I told one guy that he should take his date (whom is afraid of heights) on a hot air balloon ride. She got scared and almost fell out and he saved her life. They have been married 3 years now. Another, I told her to just speak her mind to her man. After telling him off and making him almost cry they had the most amazing make-up sex and they have been happy ever since.
Just this weekend, I finished a set up straight out of the movies. It's no wonder that my friend Ian says the movie Hitch is based on me. I took two almost strangers from different parts of the country and connected them through a series of coincidences and thoughtful planning. I literally reshaped the world for them. They hit it off as I knew they would. And now both are wanting more.
Which brings me to my next point of contention. Apparantly I know what you need more than you do. So, I think it is in the worlds interest to just listen and do as I say. I should be the Monarch of the Planet Earth. For instance, if I suggest that you step out in front of a bus, its not just because I want you to get run over. Maybe, I am trying to set you up with the driver! Or a paramedic or a doctor at the hospital.
The fact is you can never truly understand the methods to my madness, so just trust me. After all, I have always been a humanist!
So forget and E-harmony elitists.
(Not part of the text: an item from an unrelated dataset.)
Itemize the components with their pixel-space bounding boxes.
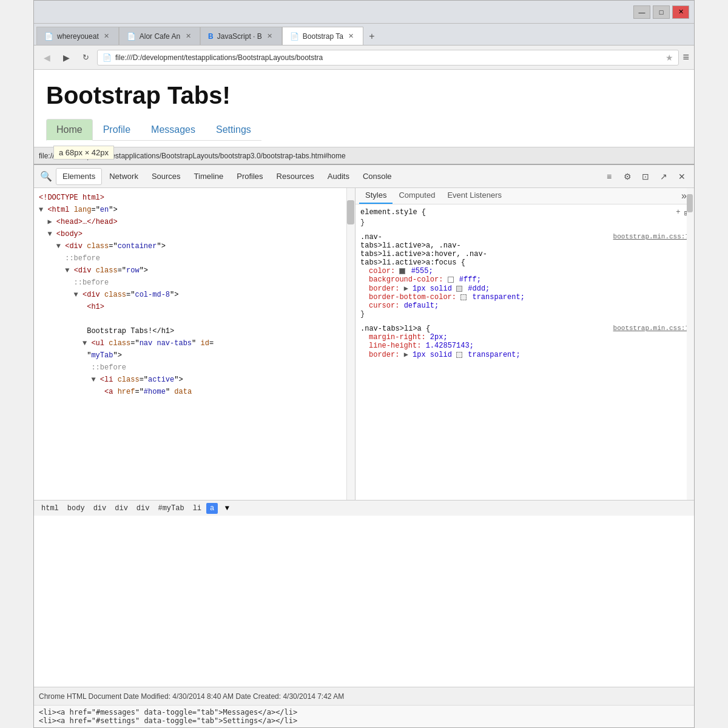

I will have you jumping hoops and crawling through holes! I will make you curse the day you met me! And when I am done, I will have given you the love of your life.
What can I say other than...Its a special kind of magic.


  1. All I can say is you are too much...

  2. LOL!! Finding love is so overrated.

  3. thats just something the lonely (like myself) says to feel better about not having what everyone else seems to

  4. Well said!! So....what should I do, Ben??

  5. Well 1st u need a weed eater, some ready whip and an emu

  6. I'm sooooo not going to ask you anymore serious questions. LMFAO!